Pentecost is often celebrated as the “birthday” of the Christian church. It frequently includes a reading from the New Testament Book of Acts about the Holy Spirit descending on Jesus’ followers, who then begin to speak and understand languages they had not known.

“I think they were also emotional about it, to hear people’s voices,” Makinson said of Southwood’s congregants.

Some people sang with masks on, others with them off — a mix that is likely to continue across the country for a while as congregations navigate the “new normal” of the continuing pandemic when not everyone is vaccinated.
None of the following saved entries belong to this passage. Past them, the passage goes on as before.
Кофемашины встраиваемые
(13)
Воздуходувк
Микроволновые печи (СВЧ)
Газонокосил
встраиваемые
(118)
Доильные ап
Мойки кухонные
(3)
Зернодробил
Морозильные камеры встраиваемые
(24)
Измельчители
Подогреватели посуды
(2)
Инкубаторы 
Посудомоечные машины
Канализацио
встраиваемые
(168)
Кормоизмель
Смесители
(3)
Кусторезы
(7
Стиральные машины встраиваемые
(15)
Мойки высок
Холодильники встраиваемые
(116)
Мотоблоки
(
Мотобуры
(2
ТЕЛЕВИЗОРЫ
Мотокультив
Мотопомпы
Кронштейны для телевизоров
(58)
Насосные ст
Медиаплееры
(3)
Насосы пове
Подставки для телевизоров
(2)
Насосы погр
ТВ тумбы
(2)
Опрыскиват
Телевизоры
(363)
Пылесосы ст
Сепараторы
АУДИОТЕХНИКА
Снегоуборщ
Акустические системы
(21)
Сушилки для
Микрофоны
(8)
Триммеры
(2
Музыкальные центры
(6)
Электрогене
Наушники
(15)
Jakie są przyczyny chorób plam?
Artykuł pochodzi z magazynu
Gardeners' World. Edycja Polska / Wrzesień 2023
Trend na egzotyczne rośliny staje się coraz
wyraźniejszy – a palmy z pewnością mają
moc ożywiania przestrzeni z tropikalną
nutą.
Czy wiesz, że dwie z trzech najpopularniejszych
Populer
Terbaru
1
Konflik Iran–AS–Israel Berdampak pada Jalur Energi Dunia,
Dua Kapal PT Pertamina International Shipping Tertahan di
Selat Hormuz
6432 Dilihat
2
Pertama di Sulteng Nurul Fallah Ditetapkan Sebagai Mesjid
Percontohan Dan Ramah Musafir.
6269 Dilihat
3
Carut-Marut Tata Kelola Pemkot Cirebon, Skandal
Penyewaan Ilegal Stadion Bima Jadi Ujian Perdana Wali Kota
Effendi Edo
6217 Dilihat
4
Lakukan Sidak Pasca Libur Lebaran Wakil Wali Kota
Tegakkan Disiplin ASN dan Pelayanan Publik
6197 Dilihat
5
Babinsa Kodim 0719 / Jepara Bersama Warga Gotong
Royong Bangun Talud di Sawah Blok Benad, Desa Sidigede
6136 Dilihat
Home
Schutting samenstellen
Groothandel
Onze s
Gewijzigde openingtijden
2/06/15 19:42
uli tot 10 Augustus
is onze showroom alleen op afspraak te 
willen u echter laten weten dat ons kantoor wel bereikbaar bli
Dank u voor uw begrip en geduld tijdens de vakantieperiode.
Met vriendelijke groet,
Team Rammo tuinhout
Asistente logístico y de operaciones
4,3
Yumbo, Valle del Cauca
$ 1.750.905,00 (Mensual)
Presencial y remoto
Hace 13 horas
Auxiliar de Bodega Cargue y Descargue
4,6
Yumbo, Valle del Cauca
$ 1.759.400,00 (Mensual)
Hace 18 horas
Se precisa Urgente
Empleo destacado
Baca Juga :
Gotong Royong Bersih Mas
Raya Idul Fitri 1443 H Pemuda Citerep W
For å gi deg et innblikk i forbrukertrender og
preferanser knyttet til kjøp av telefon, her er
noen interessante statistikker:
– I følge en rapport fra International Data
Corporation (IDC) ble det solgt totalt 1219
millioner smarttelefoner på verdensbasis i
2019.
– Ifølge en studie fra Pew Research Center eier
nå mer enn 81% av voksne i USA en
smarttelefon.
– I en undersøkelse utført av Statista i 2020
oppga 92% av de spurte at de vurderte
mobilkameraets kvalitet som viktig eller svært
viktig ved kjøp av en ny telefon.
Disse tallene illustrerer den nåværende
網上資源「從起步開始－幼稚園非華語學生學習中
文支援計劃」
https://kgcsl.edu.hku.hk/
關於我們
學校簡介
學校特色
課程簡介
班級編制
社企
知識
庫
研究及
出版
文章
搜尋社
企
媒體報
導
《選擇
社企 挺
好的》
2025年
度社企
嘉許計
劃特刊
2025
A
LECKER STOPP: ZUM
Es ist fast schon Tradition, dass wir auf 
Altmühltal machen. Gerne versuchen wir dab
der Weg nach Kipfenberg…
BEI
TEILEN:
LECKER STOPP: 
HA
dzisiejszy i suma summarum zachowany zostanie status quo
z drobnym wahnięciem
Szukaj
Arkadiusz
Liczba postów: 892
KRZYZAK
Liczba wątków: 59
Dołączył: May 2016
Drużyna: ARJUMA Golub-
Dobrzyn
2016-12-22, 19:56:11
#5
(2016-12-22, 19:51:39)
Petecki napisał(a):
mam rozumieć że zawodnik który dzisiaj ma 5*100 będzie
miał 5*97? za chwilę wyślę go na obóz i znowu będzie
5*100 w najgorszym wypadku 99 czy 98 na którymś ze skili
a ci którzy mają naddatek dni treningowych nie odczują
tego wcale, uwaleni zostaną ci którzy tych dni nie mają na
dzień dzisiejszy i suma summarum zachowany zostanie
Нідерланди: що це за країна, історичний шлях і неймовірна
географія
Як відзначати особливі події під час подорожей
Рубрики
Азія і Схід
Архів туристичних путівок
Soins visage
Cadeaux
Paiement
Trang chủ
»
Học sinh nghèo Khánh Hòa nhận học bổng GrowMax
The Centers for Disease Control and Prevention’s recent announcement that fully vaccinated people could generally resume pre-pandemic activities has played a part in new decisions by congregations. But the CDC’s guidance was about individuals; its advice for “communities of faith” has not been updated since Feb. 19 and currently does not mention singing.

The Hymn Society’s Center for Congregational Song has declared in its own latest guidance: “We do not currently recommend that congregations sing.”